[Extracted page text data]

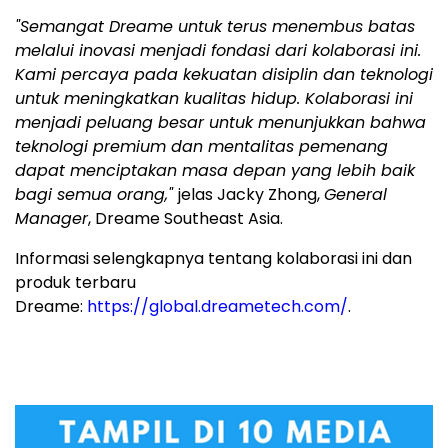
"Semangat Dreame untuk terus menembus batas
melalui inovasi menjadi fondasi dari kolaborasi ini.
Kami percaya pada kekuatan disiplin dan teknologi
untuk meningkatkan kualitas hidup. Kolaborasi ini
menjadi peluang besar untuk menunjukkan bahwa
teknologi premium dan mentalitas pemenang
dapat menciptakan masa depan yang lebih baik
bagi semua orang,"
jelas Jacky Zhong,
General
Manager
, Dreame Southeast Asia.
Informasi selengkapnya tentang kolaborasi ini dan
produk terbaru
Dreame:
https://global.dreametech.com/
.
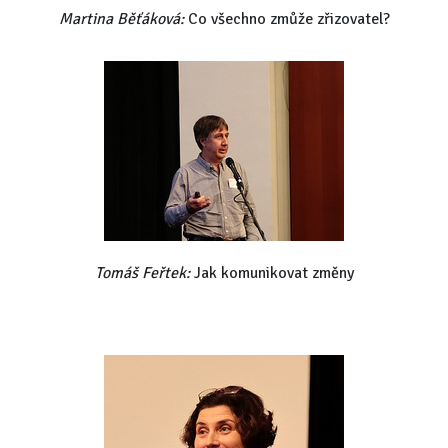
Martina Běťáková:
Co všechno zmůže zřizovatel?
Tomáš Feřtek:
Jak komunikovat změny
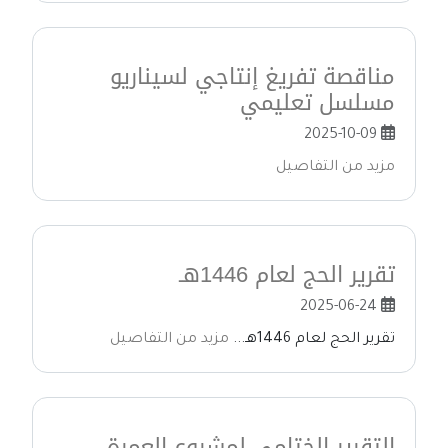
مناقصة تفريغ إنتاجي لسيناريو
مسلسل تعليمي
2025-10-09
مزيد من التفاصيل
تقرير الحج لعام 1446هـ
2025-06-24
تقرير الحج لعام 1446هـ...
مزيد من التفاصيل
التقرير الختامي لمشروع العمرة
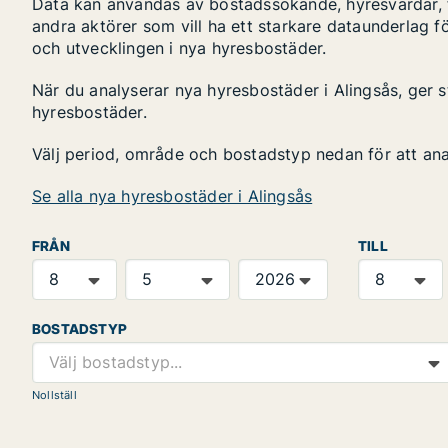
Data kan användas av bostadssökande, hyresvärdar, fa
andra aktörer som vill ha ett starkare dataunderlag fö
och utvecklingen i nya hyresbostäder.
När du analyserar nya hyresbostäder i Alingsås, ger 
hyresbostäder.
Välj period, område och bostadstyp nedan för att an
Se alla nya hyresbostäder i Alingsås
FRÅN
TILL
BOSTADSTYP
Välj bostadstyp...
Nollställ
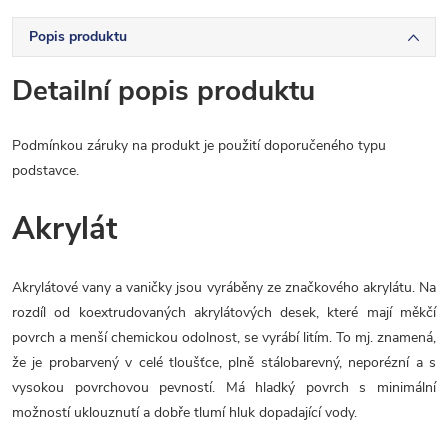
Popis produktu
Detailní popis produktu
Podmínkou záruky na produkt je použití doporučeného typu
podstavce.
Akrylát
Akrylátové vany a vaničky jsou vyráběny ze značkového akrylátu. Na
rozdíl od koextrudovaných akrylátových desek, které mají měkčí
povrch a menší chemickou odolnost, se vyrábí litím. To mj. znamená,
že je probarvený v celé tloušťce, plně stálobarevný, neporézní a s
vysokou povrchovou pevností. Má hladký povrch s minimální
možností uklouznutí a dobře tlumí hluk dopadající vody.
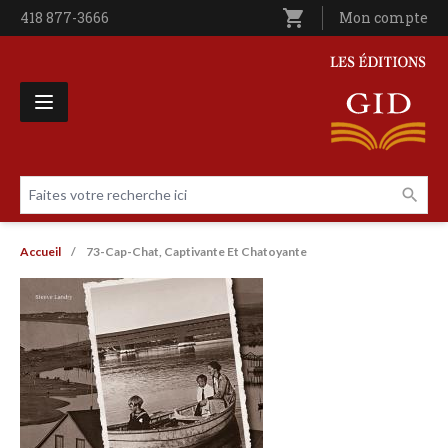
Aller au contenu principal
shopping_cart
Téléphone
418 877-3666
Utilisateur entê
Mon compte
Les Éditions GID
Faites votre recherche ici
Livres par page
Fil d'Ariane
Accueil
73-Cap-Chat, Captivante Et Chatoyante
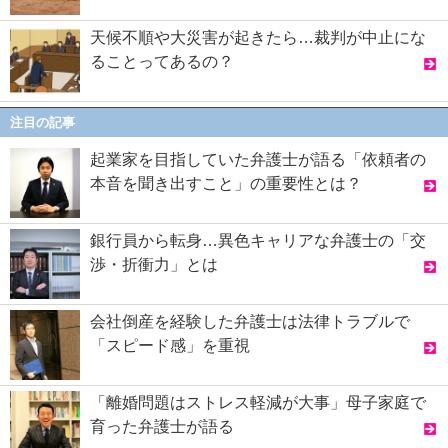
天候不順や大災害が起きたら…裁判が中止にな
ることってあるの？
注目の記事
起業家を目指していた弁護士が語る「依頼者の
本音を聞き出すこと」の重要性とは？
銀行員から転身…異色キャリアな弁護士の「交
渉・折衝力」とは
会社倒産を経験した弁護士は法律トラブルで
「スピード感」を重視
「離婚問題はストレス軽減が大事」母子家庭で
育った弁護士が語る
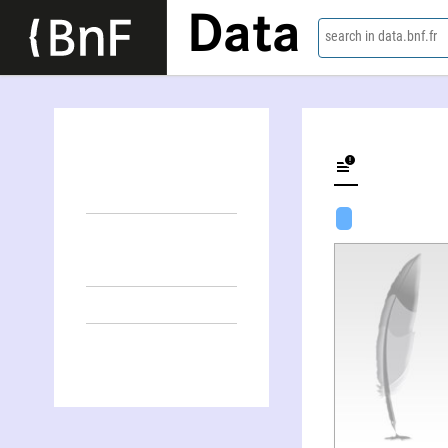
Data
search in data.bnf.fr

_What to produce_. The answer is every line in the data where the word "Alingsås" appears.

_Solved exercise_.
När du analyserar nya hyresbostäder i Alingsås, ger 
Se alla nya hyresbostäder i Alingsås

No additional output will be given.